Evil Robot Traffic Jam is a tower defence style game that has players taking on the role of a member of the Evil Robot Defense Force. Apparently evil robots have found the best way to wreak havoc on humanity is to trap them all in unending gridlock. Your mission; destroy all the evil robot vehicles before they get the chance to carry out their fiendish plan.
The concept is simple, stop the little cars from traveling the length of the road and making it to the other side. You will have a small amount of currency to spend on weapons that you can then place around the road before starting each game and you then you let the automated weaponry do its thing while you collect currency for each vehicle destroyed. This currency can be used to unlock new locations to place your weapons, buy more weapons, or upgrade the weapons you already have. You can also sell your weapons for a loss should you find yourself needing to swap out or do an emergency upgrade before a boss fight. That’s right, evil robot car boss fights are a thing.
The selection of weaponry is decent and boasts both offensive and defensive items. From rail guns and anti air rockets to frost towers and hacking drones, the assortment of goodies gives you a fair degree of freedom of choice once you have the coins to afford it. That said, the prices might seem a little steep for some of the weapons at first but, given their performance and that you make more starting cash as you get better at the game, the overall balance seems well done. You also get a powerup weapon that charges little by little as you take down bots. Unfortunately, this weapon changes at one point from a guided orbital strike to some clunky car dropping thing you have very little control over. I want my orbital strike back! Hacking drones, on the other hand, are free but you only get a limited number each round making them strategic assets. These drones not only damage the target but also force the target to drive into other evil robot cars, damaging them as well. I am guilty of laughing maniacally while this scenario plays out, that’s just good game design at work in my humble opinion.
The controls are extremely simple. You point and click. The only downside is that you cannot map out your own controls and I would have really liked to use one controller to point and the other to select and sell. It sounds like a small gripe, but it would feel a little more natural and that goes a long way. You can walk around the game map but only in a very limited range, not that it really matters because you can see all the relevant items and information by simply turning your head. That is because the level designs are well done and fit all the experience into a rather small space without making the game feel small. The map is literally (well, virtually) built around you.
The graphics are pleasing with a vibrant cartoonish look.

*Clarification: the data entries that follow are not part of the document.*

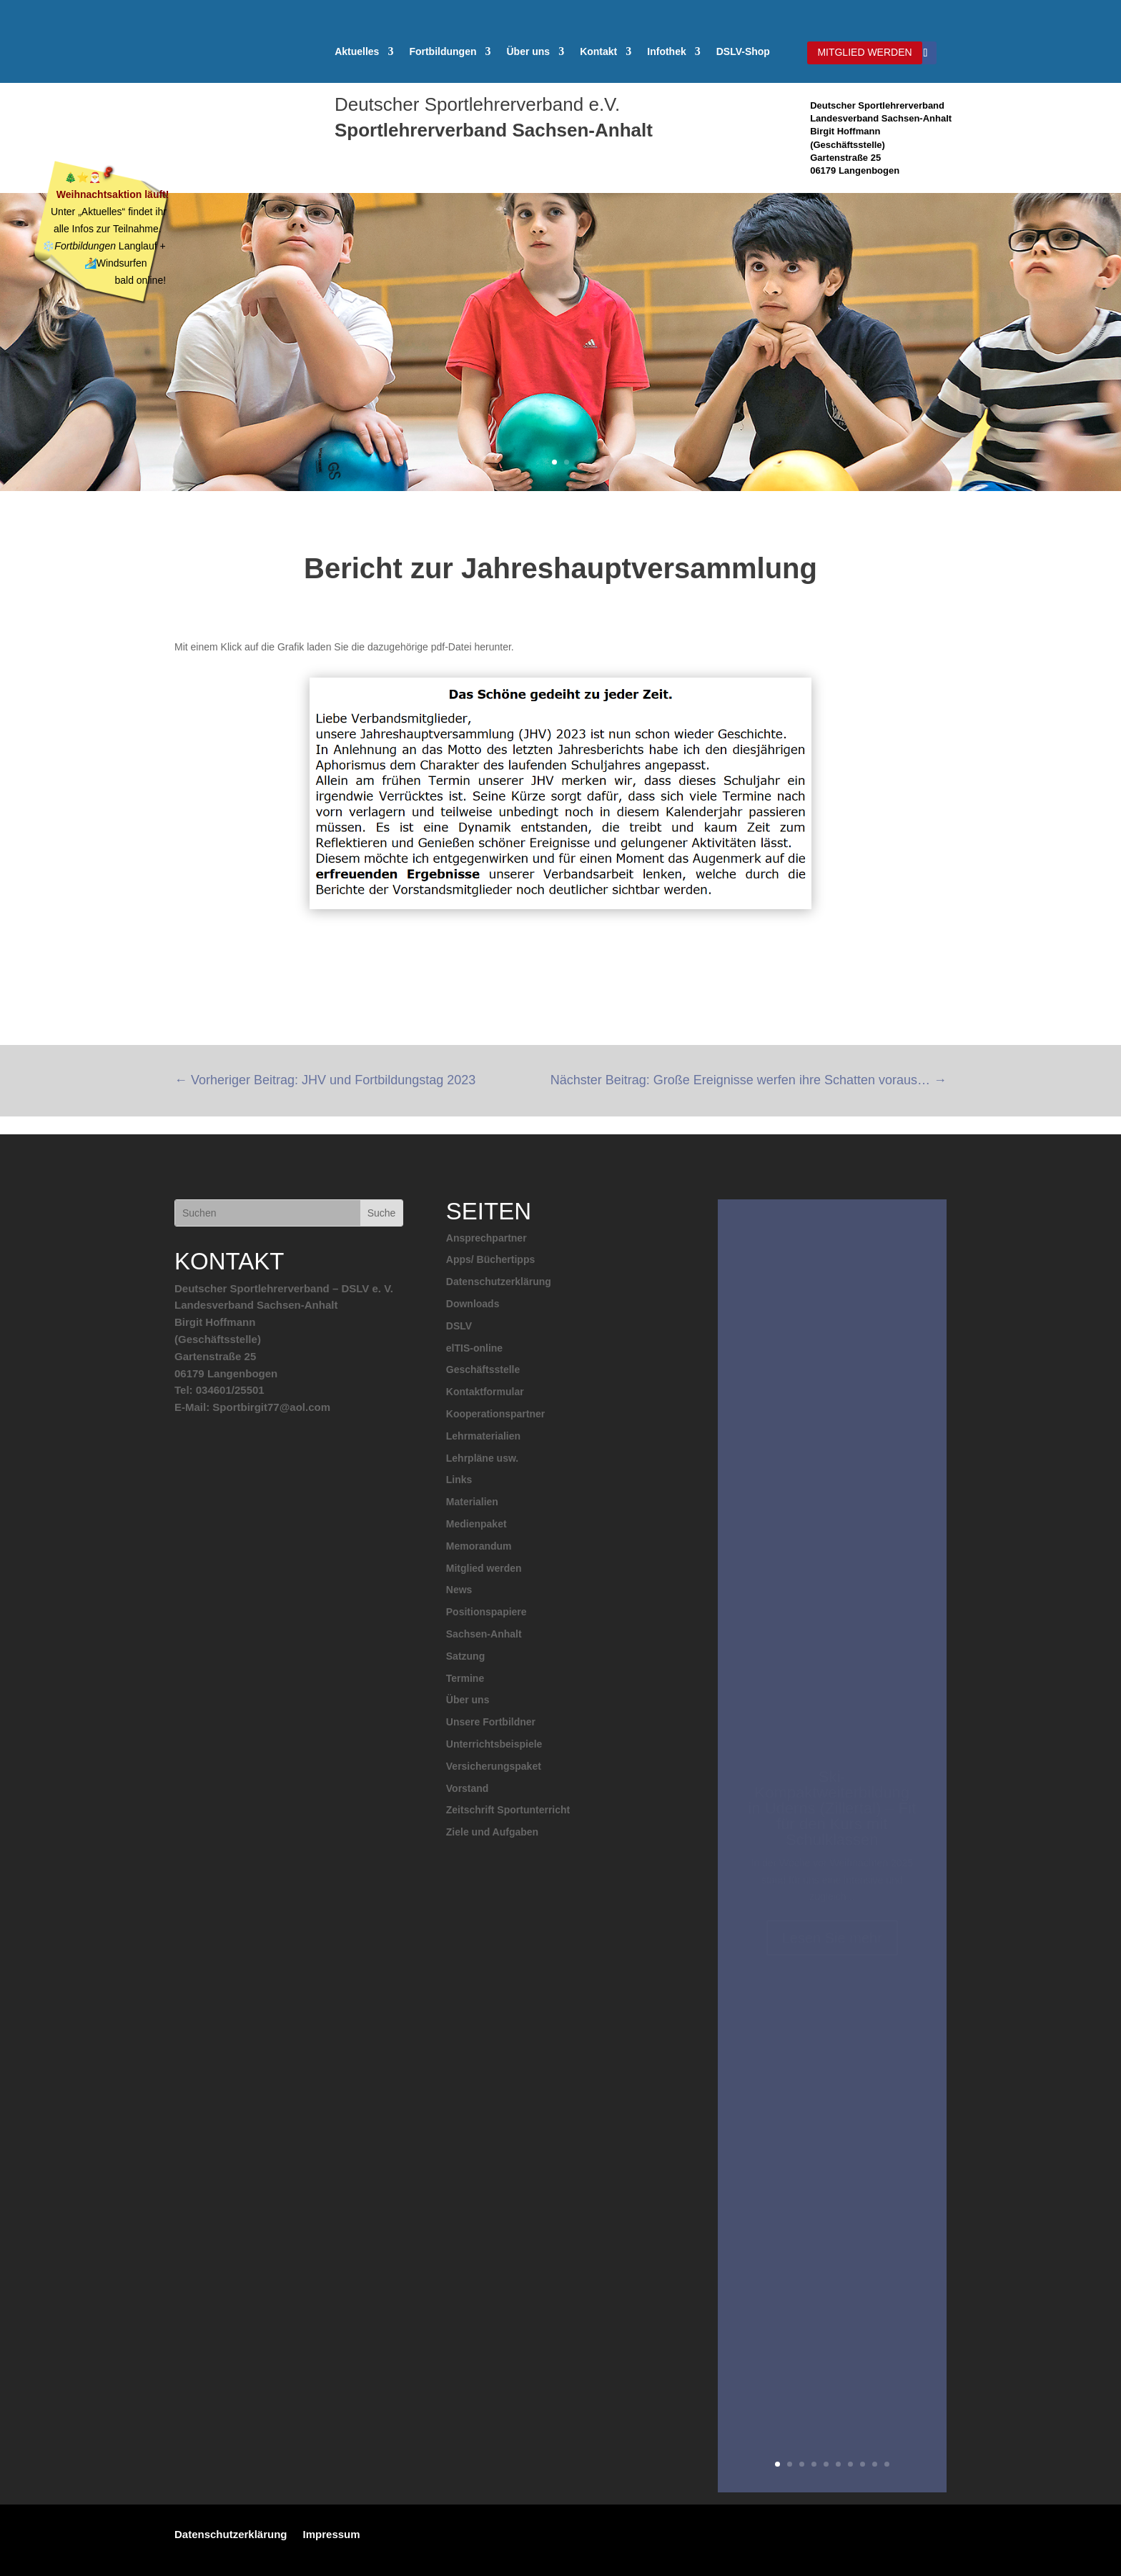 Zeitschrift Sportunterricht (508, 1809)
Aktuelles (357, 51)
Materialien (472, 1501)
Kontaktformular (485, 1391)
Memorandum (479, 1546)
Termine (465, 1678)
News (459, 1589)
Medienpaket (476, 1524)
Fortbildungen (442, 51)
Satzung (465, 1656)
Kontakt (598, 51)
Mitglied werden (484, 1568)
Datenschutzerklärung (498, 1281)
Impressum (331, 2534)
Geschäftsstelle (483, 1369)
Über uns (528, 51)
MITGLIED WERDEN (864, 52)
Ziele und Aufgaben (492, 1832)
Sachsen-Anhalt (484, 1634)
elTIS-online (474, 1348)
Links (459, 1479)
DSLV (459, 1326)
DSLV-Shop (743, 51)
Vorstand (467, 1788)
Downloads (473, 1303)
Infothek (666, 51)
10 (886, 2464)
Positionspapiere (486, 1612)
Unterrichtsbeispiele (494, 1744)
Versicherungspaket (493, 1766)
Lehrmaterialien (483, 1436)
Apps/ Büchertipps (490, 1259)
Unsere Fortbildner (490, 1722)
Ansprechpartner (486, 1238)
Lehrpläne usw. (482, 1458)
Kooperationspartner (495, 1414) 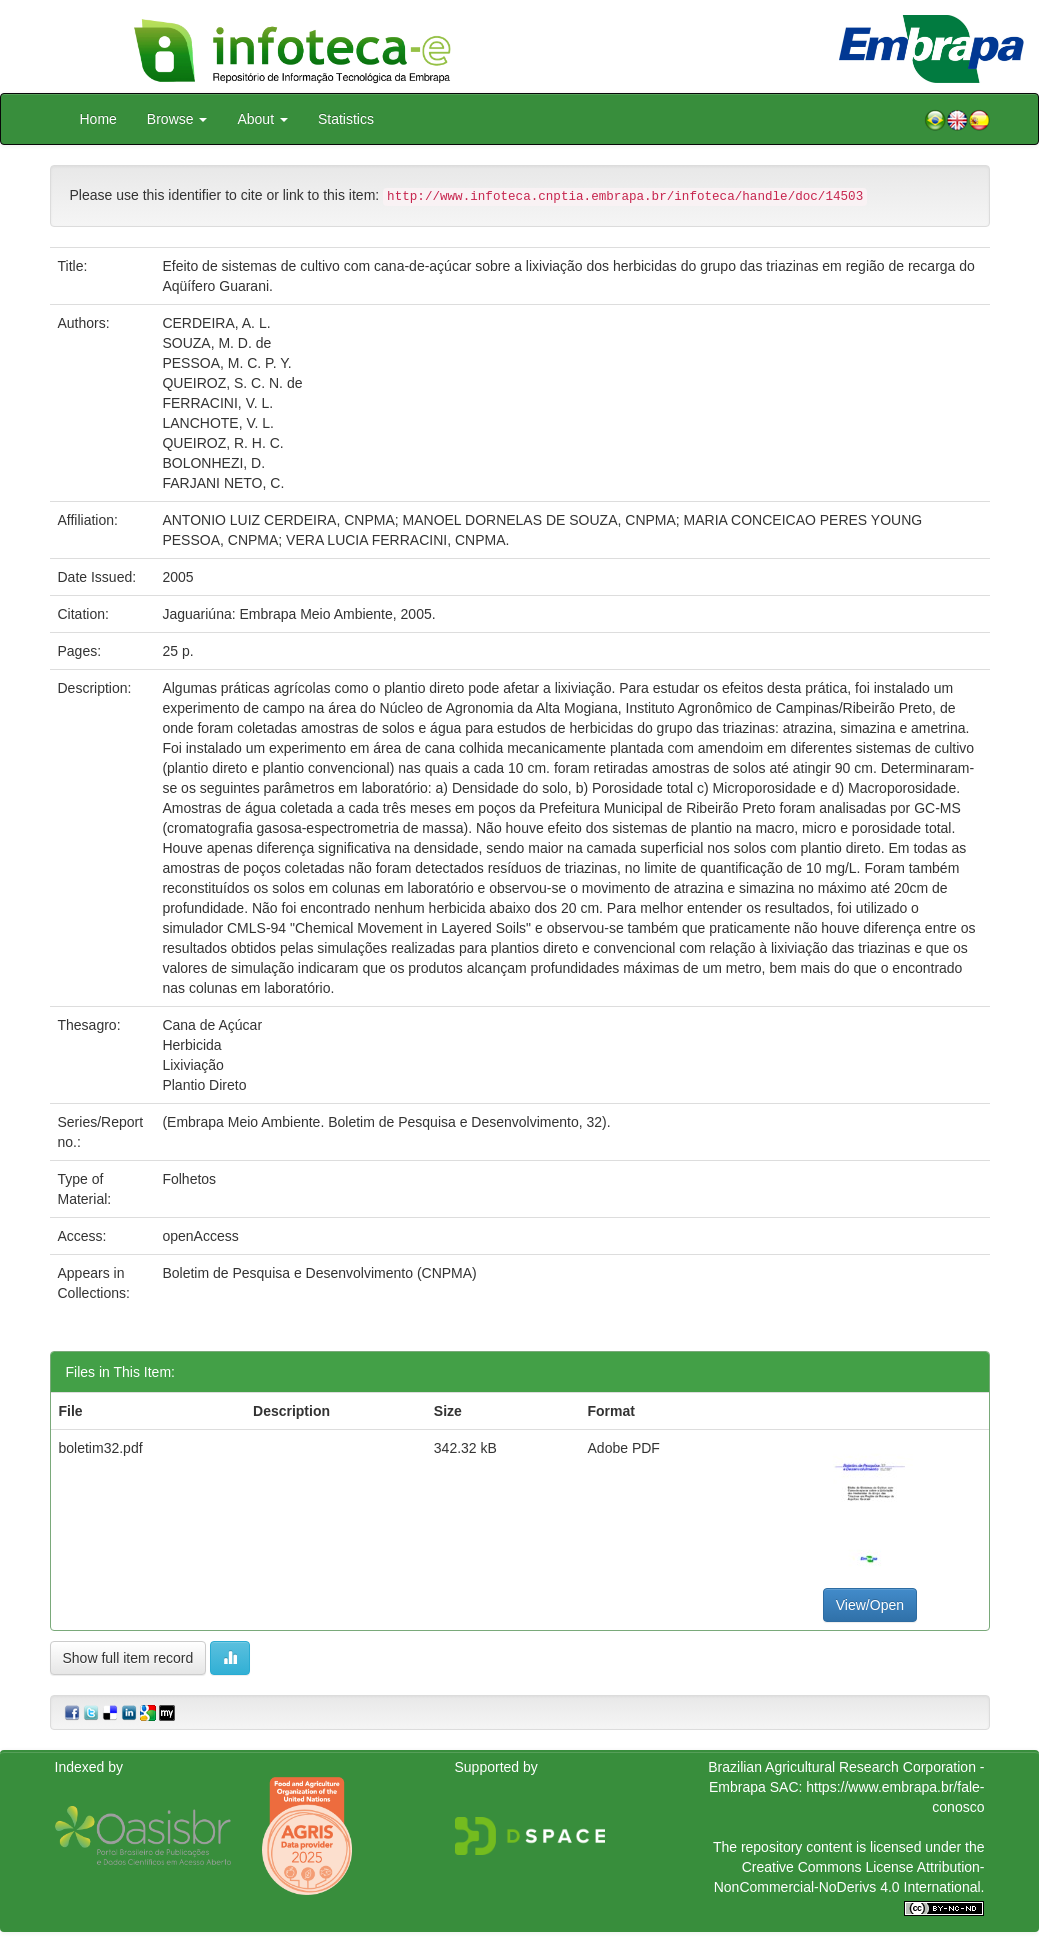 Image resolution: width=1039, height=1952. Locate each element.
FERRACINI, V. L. (217, 403)
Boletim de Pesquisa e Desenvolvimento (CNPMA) (319, 1273)
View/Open (870, 1605)
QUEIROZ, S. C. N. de (232, 383)
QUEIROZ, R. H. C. (222, 443)
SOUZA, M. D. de (216, 343)
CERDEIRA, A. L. (216, 323)
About (262, 119)
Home (98, 119)
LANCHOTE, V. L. (218, 423)
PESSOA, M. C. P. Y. (226, 363)
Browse (177, 119)
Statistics (346, 119)
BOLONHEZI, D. (213, 463)
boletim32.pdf (101, 1448)
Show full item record (128, 1658)
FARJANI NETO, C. (223, 483) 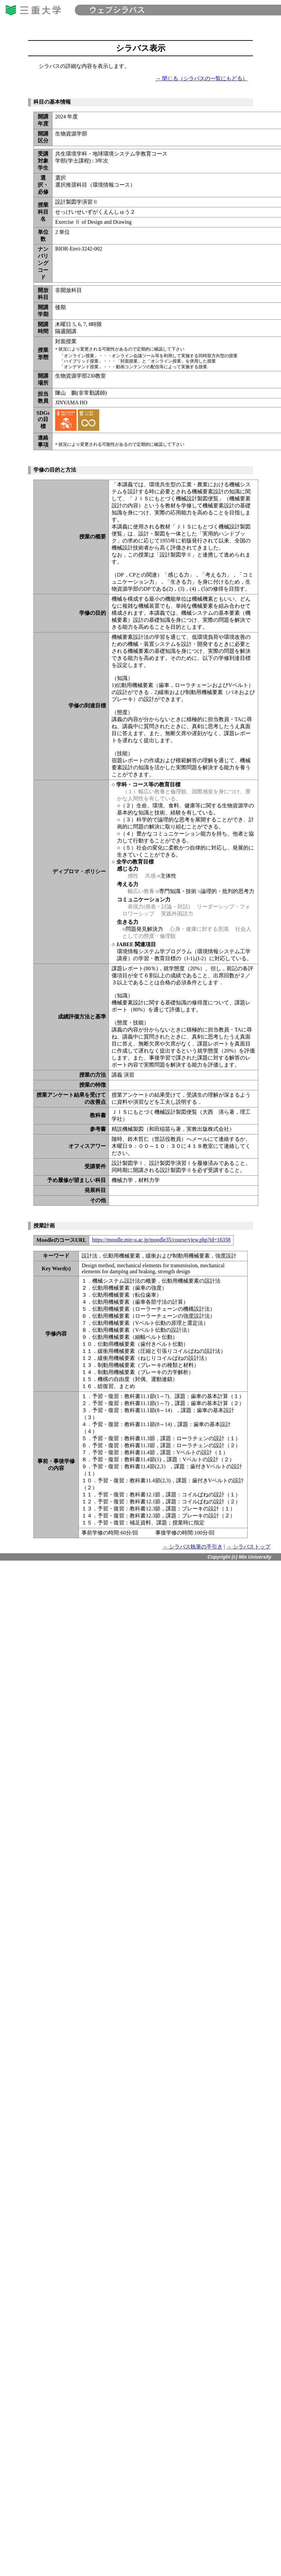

Everything was polished with only a few things that looked like they might have received a little less love than the other assets. The birds that sometimes fly over did look a little flat. Sorry birds, a fella just needs more dimensions to be satisfied these days. Overall the environments looked sharp and fun to take in. The audio was just as pleasing as the visuals. The game has an upbeat soundtrack that’s not too distracting. This was nice because it is usually the first thing I turn off after a round or two in similar games. The music even provided an audible cue when the boss fights were about to begin which was a nice little touch. The sound effects had a sci fi vibe going that fit in nicely and the various power ups all had a noticeable notification sound that I was thankful for. I almost never remembered to check the meter to see when it was ready and this saved my skin a few times.
The more I played Evil Robot Traffic Jam the more I found myself enjoying it. It was simple to get into and got progressively difficult but remained fun to try, even after I got stuck on a level. I did find that the flying evil robot enemies got a little annoying as they would block your view of the purchase and info screen for an aggravating amount of time. The one thing that shines out above all else in this game is how well the level design pulls off putting the player in their own little battlefield. I really enjoyed that feeling of total control without overwhelming scale. If you are a fan of tower defence games or even just looking to try one for the first time, I cannot find a single reason why this wouldn’t be a suitable option and a terrific addition to your gaming libraries.
What would I pay? $8.99 price is a reasonable amount for this game but I think that a $4.99 price tag would have more gamers that normally wouldn’t consider tower defence style games taking a more serious look it. I would welcome it into my catalog at that price point as well.
Element Games provided theVRgrid with a review copy for this game and, regardless of our score, we thank them for that!